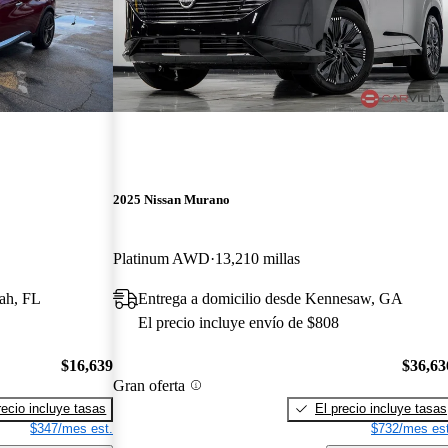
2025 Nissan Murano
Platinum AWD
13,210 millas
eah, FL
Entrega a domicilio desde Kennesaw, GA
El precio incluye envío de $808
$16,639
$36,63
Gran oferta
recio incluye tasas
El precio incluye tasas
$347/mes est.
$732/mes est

* * *

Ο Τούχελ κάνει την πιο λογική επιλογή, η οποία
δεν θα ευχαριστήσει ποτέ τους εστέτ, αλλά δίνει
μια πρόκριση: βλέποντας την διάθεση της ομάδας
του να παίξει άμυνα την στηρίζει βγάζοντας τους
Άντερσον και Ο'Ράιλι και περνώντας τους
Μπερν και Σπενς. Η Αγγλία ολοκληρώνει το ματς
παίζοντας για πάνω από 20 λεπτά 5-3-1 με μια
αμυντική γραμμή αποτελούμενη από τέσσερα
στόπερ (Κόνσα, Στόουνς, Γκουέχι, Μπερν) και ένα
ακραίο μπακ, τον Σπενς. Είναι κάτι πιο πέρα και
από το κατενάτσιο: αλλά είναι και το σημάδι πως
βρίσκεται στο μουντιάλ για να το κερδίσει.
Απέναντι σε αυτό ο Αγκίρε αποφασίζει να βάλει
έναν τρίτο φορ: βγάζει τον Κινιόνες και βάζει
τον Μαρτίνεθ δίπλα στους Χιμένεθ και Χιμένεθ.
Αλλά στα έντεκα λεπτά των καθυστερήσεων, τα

* * *

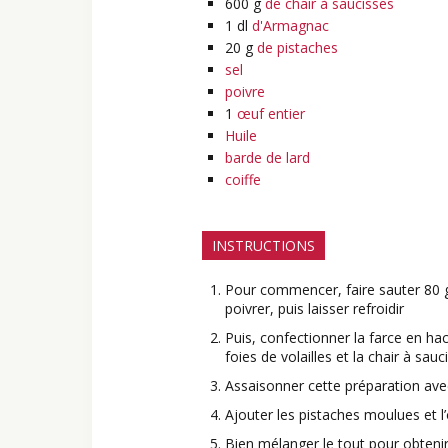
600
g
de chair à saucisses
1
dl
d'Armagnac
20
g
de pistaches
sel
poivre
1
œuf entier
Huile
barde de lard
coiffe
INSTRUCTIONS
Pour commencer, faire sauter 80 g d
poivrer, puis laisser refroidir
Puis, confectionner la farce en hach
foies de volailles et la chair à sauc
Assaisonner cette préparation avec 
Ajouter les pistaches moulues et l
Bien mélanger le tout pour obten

• EXERCISE AIM:
Could you copy out every line in the listing where the word "precio" appears?

• WRITTEN ANSWER:
El precio incluye envío de $808
El precio incluye tasas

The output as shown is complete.